‘Sea in the highlands’

Letters

WHAT holds the landlocked Kutubu periphery of the Great Papuan Wonderland located in the heart of the Southern Highlands is its majestic lake.
Interestingly, it is the lake that was named after the geographic periphery and not the oil and LNG resources.
According to anthropological records of the area, that date between 1940-50, a European missionary evangelist Murray Rule and Dick Donaldson and Corporal Hector Hicks, of the Australian Air Force, asked the local people at Wasami Island in the middle of the lake its name.
“Gurubu”, the villagers delightfully responded.
Gurubu in the local Foi vernacular refers to the lake.

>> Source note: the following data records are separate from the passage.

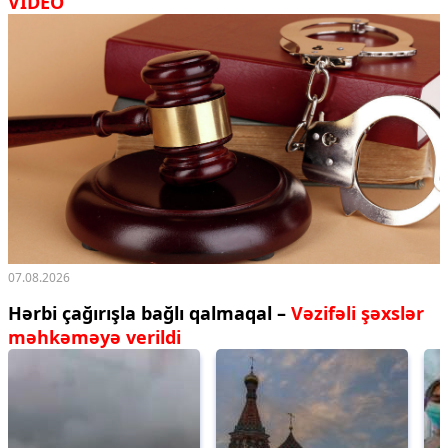
VİDEO
07.08.2026
Hərbi çağırışla bağlı qalmaqal –
Vəzifəli şəxslər
məhkəməyə verildi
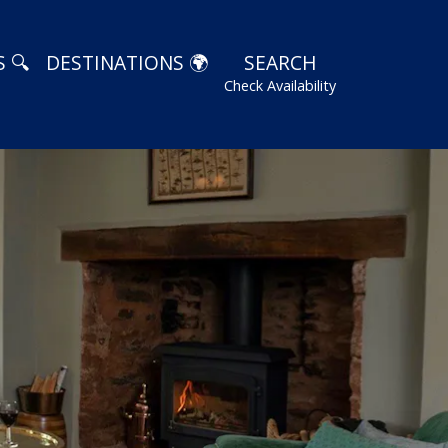
 🔍
DESTINATIONS 🌍
SEARCH
Check Availability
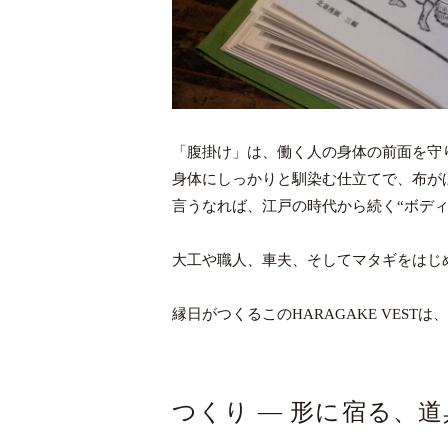
「腹掛け」は、働く人の身体の前面を守
身体にしっかりと馴染む仕立てで、布が
言うなれば、江戸の時代から続く“ボディ
大工や職人、車夫、そしてマタギをはじ
縁日がつくるこのHARAGAKE VES
つくり ― 形に宿る、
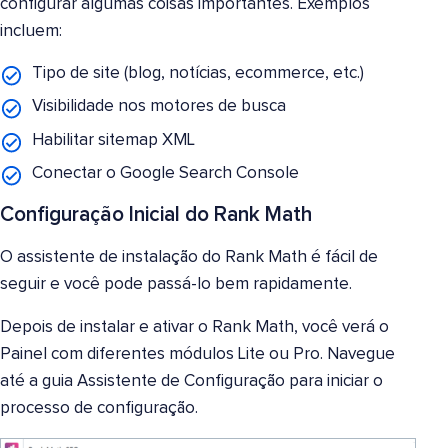
configurar algumas coisas importantes. Exemplos
incluem:
Tipo de site (blog, notícias, ecommerce, etc.)
Visibilidade nos motores de busca
Habilitar sitemap XML
Conectar o Google Search Console
Configuração Inicial do Rank Math
O assistente de instalação do Rank Math é fácil de
seguir e você pode passá-lo bem rapidamente.
Depois de instalar e ativar o Rank Math, você verá o
Painel com diferentes módulos Lite ou Pro. Navegue
até a guia Assistente de Configuração para iniciar o
processo de configuração.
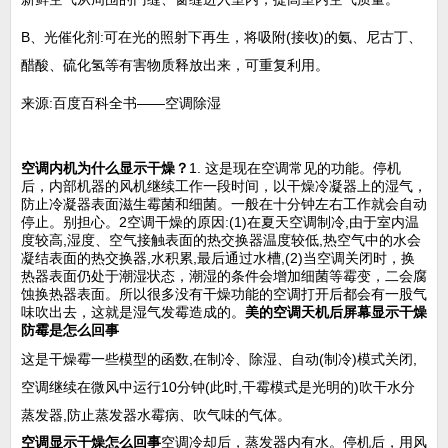
B、光催化剂:可在光的照射下再生，将吸附(接收)的氨、尼古丁、
醋酸、硫化氢等有害物质释放出来，可重复利用。
来源:百度百科全书——空调除湿
空调内机为什么显示干燥？
1. 这是现在空调常见的功能。停机
后，内部机器的风机继续工作一段时间，以干燥冷凝器上的湿气，
防止冷凝器表面滋生霉菌和细菌。一般在十分钟左右工作就会自动
停止。别担心。2空调干燥的原因:(1)在夏天空调制冷,由于室内温
度较高,湿度、空气接触表面的热交换器温度较低,热空气中的水会
凝结表面的热交换器,水积累,最后通过水槽,(2)当空调关闭时，换
热器表面仍处于潮湿状态，潮湿的条件会增加细菌等霉变，二会腐
蚀换热器表面。所以很多没有干燥功能的空调打开后都会有一股气
味吹出去，这就是湿气发霉造成的。
美的空调天机后屏幕显示干燥
防霉是怎么回事
这是干燥霉一些模型的函数,在制冷、除湿、自动(制冷)模式关闭,
空调继续在微风中运行10分钟(此时,干霉模式是光明的)吹干水分
蒸发器,防止蒸发器水霉病、吹气味的气体。
空调显示干燥怎么回事
空调冷却后，蒸发器内有水。停机后，用风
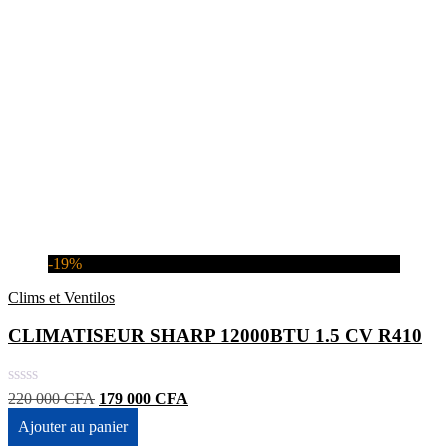
-19%
Clims et Ventilos
CLIMATISEUR SHARP 12000BTU 1.5 CV R410
Le
Le
220 000
CFA
179 000
CFA
prix
prix
Ajouter au panier
initial
actuel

The missionaries, however, wrote “Kutubu” in the English accent.
In 1991 multiple drilling operations began in South-East Mananda, Agogo, Usano and Hedinia.
Appraisals in the limestone ranges to the east of the lake and the joint production and commercialisation of these adjoining well pads led to the adoption of the word Kutubu to refer to the joint venture operations.
Kutubu subsequently became synonymous with crude oil.
I visited Kutubu for my Christmas holiday in Dec 2016.
As the Airlines PNG ATR turbo engine screeched and hovered over the Muvi River, and the wide adjacent low-lying hill, I saw a blue like no blue I had ever seen in my travels in the Highlands.
It was Lake Kutubu – bigger than what I had seen earlier in the inflight magazine.
The water was crystal blue and it had a couple of big islands with clusters of communities.
There were a lot of rivers, creeks and streams feeding it from all sides but there was just one outlet which I felt was mindboggling.
I quickly recalled what I had overheard about Lake Kutubu being  ‘the sea in the highlands’.
Now, truly, I was over the ‘sea in the highlands’.
I was drowned with insatiable curiosity as the aeroplane landed at Moro Airport on the western shore of the lake.
I disembarked from the aeroplane and walked towards the terminal where there was a waiting vehicle.
As I hopped on the vehicle and left the Moro Oil Search camps for the Inu Mission Station on the shores of Lake Kutubu, I was suddenly possessed by zeal, youthful spirits.